Even before he made his formal announcement, Mr Sunak had come under fire from Johnson loyalists, with Brexit opportunities minister Jacob Rees-Mogg denouncing him as a “high tax chancellor” who failed to curb inflation.
Mr Rees-Mogg went on to tell the BBC’s Any Questions on Friday: “I will not be endorsing Mr Sunak for prime minister.
“I belong to a party that believes in low taxation and the former chancellor has talked about low taxation and delivered higher taxation.”
The absence of a clear front-runner in the leadership race has tempted a number of less-fancied contenders to step forward – with backbencher John Baron saying he will be “taking soundings” over the weekend.
Tom Tugendhat, the chairman of the Commons Foreign Affairs Committee, has already said he will be be putting his name forward.
More are expected in the coming days including Mr Sunak’s successor as chancellor, Nadhim Zahawi, and Ms Truss.
While Mr Zahawi has not yet launched a bid, Tory peer and minister Lord Goldsmith said on Friday evening he “stands apart from most rivals”.
Elsewhere, Defence Secretary Ben Wallace is tipped to be a front-runner should he mount his own campaign.

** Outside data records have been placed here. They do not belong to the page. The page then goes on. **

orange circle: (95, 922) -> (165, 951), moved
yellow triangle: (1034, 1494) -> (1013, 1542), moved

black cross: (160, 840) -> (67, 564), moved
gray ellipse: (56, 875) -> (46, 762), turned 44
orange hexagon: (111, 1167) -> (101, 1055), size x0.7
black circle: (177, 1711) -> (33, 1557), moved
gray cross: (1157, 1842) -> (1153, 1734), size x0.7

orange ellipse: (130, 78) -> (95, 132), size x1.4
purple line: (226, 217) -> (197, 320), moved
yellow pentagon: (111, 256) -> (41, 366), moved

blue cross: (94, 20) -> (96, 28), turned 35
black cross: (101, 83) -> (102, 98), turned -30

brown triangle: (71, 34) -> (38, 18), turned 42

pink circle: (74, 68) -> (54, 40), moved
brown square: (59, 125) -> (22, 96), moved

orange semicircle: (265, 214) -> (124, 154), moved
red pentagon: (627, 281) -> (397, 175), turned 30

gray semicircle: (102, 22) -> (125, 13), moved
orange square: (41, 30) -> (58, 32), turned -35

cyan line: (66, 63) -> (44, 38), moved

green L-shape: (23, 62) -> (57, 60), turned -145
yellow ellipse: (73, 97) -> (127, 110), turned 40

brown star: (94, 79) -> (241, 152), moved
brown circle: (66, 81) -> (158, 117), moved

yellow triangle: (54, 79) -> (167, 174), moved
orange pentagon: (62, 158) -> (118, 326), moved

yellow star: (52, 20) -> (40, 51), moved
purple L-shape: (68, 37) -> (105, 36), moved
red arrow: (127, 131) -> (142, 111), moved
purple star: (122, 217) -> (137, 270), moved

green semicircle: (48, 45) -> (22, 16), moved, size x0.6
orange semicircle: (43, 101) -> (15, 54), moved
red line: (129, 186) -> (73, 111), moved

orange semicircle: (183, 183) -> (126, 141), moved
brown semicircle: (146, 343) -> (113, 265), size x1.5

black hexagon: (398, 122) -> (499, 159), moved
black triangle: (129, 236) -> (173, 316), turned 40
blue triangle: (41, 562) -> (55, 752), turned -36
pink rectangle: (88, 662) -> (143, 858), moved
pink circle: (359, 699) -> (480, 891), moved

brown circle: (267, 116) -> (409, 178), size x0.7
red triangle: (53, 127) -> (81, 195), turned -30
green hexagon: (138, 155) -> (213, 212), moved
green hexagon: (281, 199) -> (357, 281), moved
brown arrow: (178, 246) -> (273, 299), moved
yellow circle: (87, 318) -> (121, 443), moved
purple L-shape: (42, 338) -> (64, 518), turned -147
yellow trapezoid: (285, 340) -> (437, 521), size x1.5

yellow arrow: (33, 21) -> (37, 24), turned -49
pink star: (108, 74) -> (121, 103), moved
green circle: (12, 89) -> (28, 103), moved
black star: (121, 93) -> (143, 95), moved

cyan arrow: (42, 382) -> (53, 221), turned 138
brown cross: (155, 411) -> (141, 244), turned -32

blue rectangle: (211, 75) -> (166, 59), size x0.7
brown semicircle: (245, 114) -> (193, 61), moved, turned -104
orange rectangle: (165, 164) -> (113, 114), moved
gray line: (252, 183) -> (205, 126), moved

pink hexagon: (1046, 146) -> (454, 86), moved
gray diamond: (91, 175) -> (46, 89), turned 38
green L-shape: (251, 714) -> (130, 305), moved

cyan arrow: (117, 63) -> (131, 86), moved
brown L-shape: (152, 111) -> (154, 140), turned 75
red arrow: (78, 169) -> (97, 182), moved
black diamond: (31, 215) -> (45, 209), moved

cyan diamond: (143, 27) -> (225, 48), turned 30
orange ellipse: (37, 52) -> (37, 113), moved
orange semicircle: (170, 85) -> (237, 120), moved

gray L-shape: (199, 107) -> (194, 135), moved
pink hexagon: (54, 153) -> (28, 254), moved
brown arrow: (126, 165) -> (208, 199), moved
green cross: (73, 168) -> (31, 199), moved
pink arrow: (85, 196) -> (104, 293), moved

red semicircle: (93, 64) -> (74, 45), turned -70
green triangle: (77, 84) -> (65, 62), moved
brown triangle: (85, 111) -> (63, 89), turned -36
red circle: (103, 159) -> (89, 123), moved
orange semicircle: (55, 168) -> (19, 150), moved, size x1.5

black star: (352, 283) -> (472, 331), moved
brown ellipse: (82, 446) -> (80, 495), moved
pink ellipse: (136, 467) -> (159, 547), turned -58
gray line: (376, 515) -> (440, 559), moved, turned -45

Defence minister James Heappey told The Telegraph in comments reported on Friday that Mr Wallace had “spent the last 48 hours thinking really hard about whether he wants to do it”.
“He says it straight,” he said. “There is a dimension that Ben is now known on the world stage as a safe pair of hands.
“His biggest selling point is that he is good, honest, decent, hard working, communicates in a way the public understands and likes and is honest about what he does and doesn’t know.”
Following elections to the executive of the backbench 1922 Committee on Monday, the new body will draw up a timetable for the leadership election.